# WHAT THE TASK REQUIRES:
Each line of the data holding "that" should be found and copied.

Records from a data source
▬▬▬▬▬▬

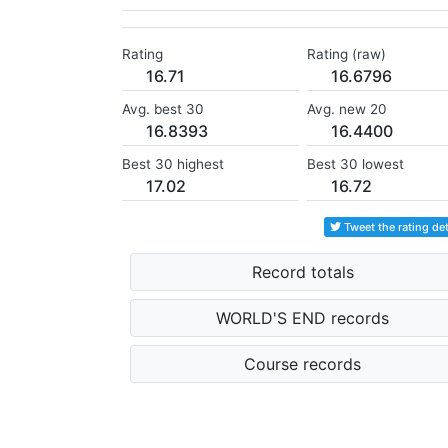
Rating
Rating (raw)
16.71
16.6796
Avg. best 30
Avg. new 20
16.8393
16.4400
Best 30 highest
Best 30 lowest
17.02
16.72
Tweet the rating det
Record totals
WORLD'S END records
Course records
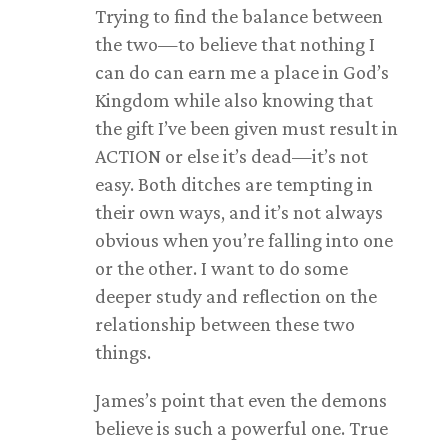
Trying to find the balance between
the two—to believe that nothing I
can do can earn me a place in God’s
Kingdom while also knowing that
the gift I’ve been given must result in
ACTION or else it’s dead—it’s not
easy. Both ditches are tempting in
their own ways, and it’s not always
obvious when you’re falling into one
or the other. I want to do some
deeper study and reflection on the
relationship between these two
things.
James’s point that even the demons
believe is such a powerful one. True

▬▬▬▬▬▬

# REPLY TO THE EXERCISE:
the two—to believe that nothing I
Kingdom while also knowing that
James’s point that even the demons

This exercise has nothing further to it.